If my employer closes my worksite while I am on paid sick leave or expanded family and medical leave, what happens?

If your employer closes while you are on paid sick leave or expanded family and medical leave, your employer must pay for any paid sick leave or expanded family and medical leave you used before the employer closed. As of the date your employer closes your worksite, you are no longer entitled to paid sick leave or expanded family and medical leave, but you may be eligible for unemployment insurance benefits. This is true whether your employer closes your worksite for lack of business or because the employer was required to close pursuant to a Federal, State or local directive.

If my employer closes my worksite on or after April 1, 2020 (the effective date of the FFCRA), but tells me that it will reopen at some time in the future, can I receive paid sick leave or expanded family and medical leave?

No, not while your worksite is closed. If your employer closes your worksite, even for a short period of time, you are not entitled to take paid sick leave or expanded family and medical leave.

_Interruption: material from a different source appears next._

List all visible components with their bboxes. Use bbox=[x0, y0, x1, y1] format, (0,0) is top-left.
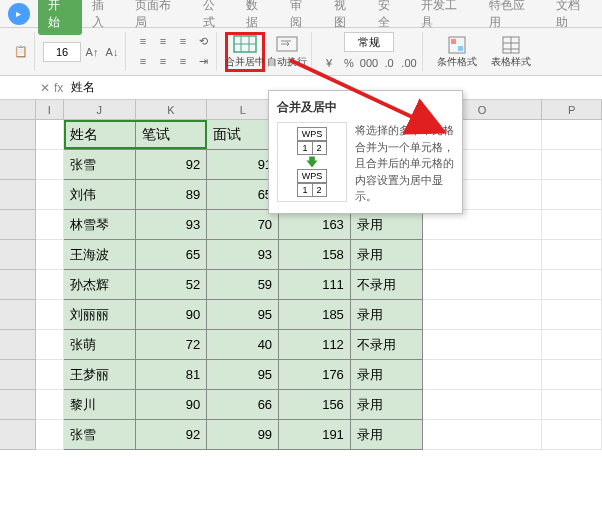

However, you may be eligible for unemployment insurance benefits. This is true whether your employer closes your worksite for lack of business or because it was required to close pursuant to a Federal, State, or local directive. If your employer reopens and you resume work, you would then be eligible for paid sick leave or expanded family and medical leave as warranted.

Bottom line: an employee is not eligible for the paid leave requirements of the FFCRA if their worksite closes down pursuant to an SIP order, or if it closes for any other reason, such as lack of business. However, employers should note that when they reopen and recall the affected employees to work, the recalled employees will be eligible for paid sick or family leave, if they meet the requirements under FFCRA.